Section 4.5. Guide to the Unicode Standard

4.5. Guide to the Unicode Standard

The newest version of the Unicode standard itself should be your ultimate reference in matters of Unicode. It is, however, very large and partly very technical and hard to read, though many parts are enjoyable and smoothly written. Perhaps most frustratingly, it is often difficult to find the place or places where some topic is covered; the information might be scattered to different sections of the standard. To help you to find the relevant information and to make use of it, here is a brief guide to the standard.

4.5.1. Accessing the Unicode Versions

The Unicode standard is available online (mostly in PDF format), but not necessarily as a simple consolidated version. You may need to combine information from a major base version with later modifications issued as minor versions. At the time of this writing, the current version is 4.1.0, and its content is defined cumulatively by the following documents:

The Unicode standard, Version 4.0: http://www.unicode.org/versions/Unicode4.0.0/

Unicode 4.0.1, an update to the previous: http://www.unicode.org/versions/Unicode4.0.1/

Unicode 4.1.0, another update (minor version): http://www.unicode.org/versions/Unicode4.1.0/

The Unicode database reflects the newest version, but the prose text and code charts may need to be read along with the update documents.

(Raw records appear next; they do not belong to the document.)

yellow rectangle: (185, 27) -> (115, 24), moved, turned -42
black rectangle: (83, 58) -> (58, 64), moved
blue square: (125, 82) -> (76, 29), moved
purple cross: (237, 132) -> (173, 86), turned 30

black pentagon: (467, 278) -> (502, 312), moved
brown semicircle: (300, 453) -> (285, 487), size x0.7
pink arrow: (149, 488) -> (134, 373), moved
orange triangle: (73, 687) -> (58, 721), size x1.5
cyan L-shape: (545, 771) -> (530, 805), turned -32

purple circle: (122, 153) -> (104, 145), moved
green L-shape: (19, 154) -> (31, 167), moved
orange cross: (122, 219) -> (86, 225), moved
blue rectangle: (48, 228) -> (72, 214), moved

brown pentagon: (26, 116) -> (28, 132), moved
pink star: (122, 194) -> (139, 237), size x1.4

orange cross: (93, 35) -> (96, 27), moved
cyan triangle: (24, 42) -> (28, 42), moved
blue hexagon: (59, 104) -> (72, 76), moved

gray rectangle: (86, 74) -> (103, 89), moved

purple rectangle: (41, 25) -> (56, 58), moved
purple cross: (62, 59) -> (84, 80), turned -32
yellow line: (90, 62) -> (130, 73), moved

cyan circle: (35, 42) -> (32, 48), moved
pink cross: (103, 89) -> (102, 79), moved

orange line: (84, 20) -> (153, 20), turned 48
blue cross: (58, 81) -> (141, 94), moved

A previous version of the standard, Unicode 3.0, is available online, too, and it might be interesting for comparison: http://www.unicode.org/unicode/uni2book/u2.html. There are also many old database files available via http://www.unicode.org/versions/.

4.5.2. What Material Constitutes the Unicode Standard?

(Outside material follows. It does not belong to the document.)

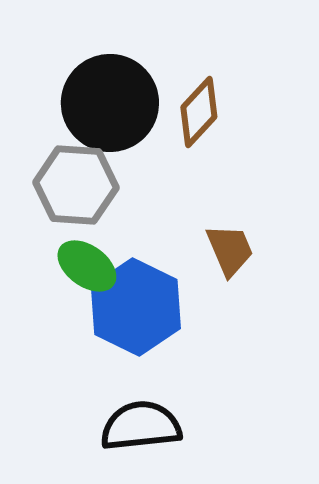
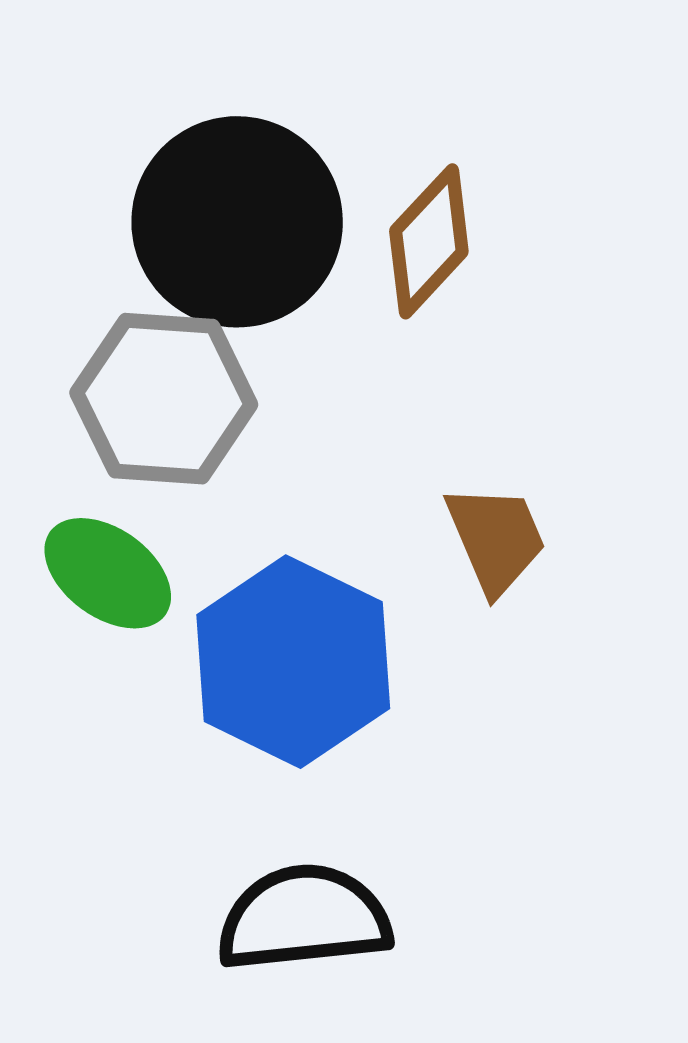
green ellipse: (87, 266) -> (108, 573), moved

The Unicode standard is available as a book, though there can be a delay between issuing the standard and printing it. The online version contains PDF documents that correspond to the chapters of the book. But these alone are not self-contained presentations of the standard. There are several points to note. As mentioned earlier in the chapter, there can be incremental updates (minor versions):

On the Unicode web site, there's a page titled "Updates and Errata," which lists official corrections to the standard. As new versions are issued, corrections are incorporated into them, and the "Updates and Errata" page is effectively cleared. The page is http://www.unicode.org/errata/.
There is a series of documents called "Unicode Technical Reports," some of which are called "Unicode Standard Annexes," (UAX), and regarded as integral part of the standard but published as separate documents. They are available on the CD-ROM that accompanies the book as well as (as possibly updated versions) on the Unicode web site, at http://www.unicode.org/unicode/reports/.
There is the "Unicode Character Database," which defines many properties for characters, in a manner suitable for automated processing. The database and the description of its structure are available via http://www.unicode.org/ucd/.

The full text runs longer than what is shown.